Your task: In the records below, count every line where the string "target" appears, and reply with the count only.

==== Data section

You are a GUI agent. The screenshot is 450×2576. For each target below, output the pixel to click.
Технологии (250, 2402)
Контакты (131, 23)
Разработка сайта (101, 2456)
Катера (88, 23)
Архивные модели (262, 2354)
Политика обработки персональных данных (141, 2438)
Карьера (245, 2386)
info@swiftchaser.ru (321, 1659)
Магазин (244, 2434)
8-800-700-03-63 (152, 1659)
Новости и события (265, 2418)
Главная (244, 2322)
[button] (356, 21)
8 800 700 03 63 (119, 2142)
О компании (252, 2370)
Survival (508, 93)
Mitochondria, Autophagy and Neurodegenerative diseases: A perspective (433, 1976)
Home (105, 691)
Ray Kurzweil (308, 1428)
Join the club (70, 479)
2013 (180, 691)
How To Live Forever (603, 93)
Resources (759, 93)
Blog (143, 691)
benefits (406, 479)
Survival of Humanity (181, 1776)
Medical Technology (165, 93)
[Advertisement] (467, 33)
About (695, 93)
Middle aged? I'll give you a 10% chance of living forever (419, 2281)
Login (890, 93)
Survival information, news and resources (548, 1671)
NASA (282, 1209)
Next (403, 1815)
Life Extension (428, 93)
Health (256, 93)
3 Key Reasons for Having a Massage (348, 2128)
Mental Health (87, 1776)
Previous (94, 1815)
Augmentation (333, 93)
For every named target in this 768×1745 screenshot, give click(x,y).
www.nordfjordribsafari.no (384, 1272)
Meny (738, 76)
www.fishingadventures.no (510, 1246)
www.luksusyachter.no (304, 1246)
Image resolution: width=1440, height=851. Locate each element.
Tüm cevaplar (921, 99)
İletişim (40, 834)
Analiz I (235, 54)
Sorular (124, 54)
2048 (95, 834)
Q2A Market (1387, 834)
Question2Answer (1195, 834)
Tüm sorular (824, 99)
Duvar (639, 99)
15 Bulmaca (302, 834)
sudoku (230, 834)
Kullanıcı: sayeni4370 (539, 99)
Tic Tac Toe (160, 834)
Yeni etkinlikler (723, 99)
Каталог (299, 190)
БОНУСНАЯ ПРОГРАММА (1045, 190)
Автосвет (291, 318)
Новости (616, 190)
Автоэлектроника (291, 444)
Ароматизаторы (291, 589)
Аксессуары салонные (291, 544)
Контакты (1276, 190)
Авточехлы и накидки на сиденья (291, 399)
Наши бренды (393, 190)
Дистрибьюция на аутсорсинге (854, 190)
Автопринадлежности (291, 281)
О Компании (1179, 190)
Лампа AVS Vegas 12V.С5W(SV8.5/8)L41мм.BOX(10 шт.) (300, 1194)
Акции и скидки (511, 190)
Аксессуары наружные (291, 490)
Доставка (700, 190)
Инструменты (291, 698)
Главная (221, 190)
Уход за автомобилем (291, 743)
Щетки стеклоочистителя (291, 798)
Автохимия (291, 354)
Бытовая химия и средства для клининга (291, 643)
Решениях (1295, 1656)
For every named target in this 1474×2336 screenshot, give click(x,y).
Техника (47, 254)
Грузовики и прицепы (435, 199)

========

Result for this task: 3